REQUIRED ACTION: All of the data should be reproduced word for word, though its pictures must be omitted.

EXERCISE INPUT:
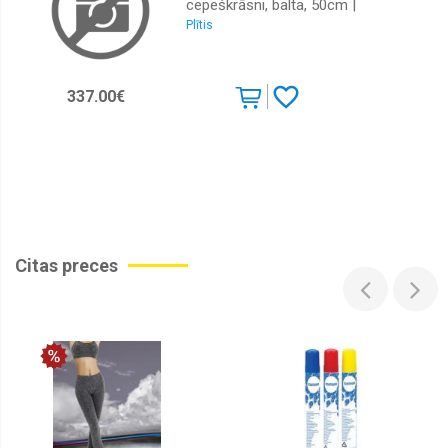
cepeškrāsni, balta, 50cm |
Plītis
LKR540266W | 7333394044736
337.00€
Citas preces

TASK RESPONSE:
cepeškrāsni, balta, 50cm |
Plītis
LKR540266W | 7333394044736
337.00€
Citas preces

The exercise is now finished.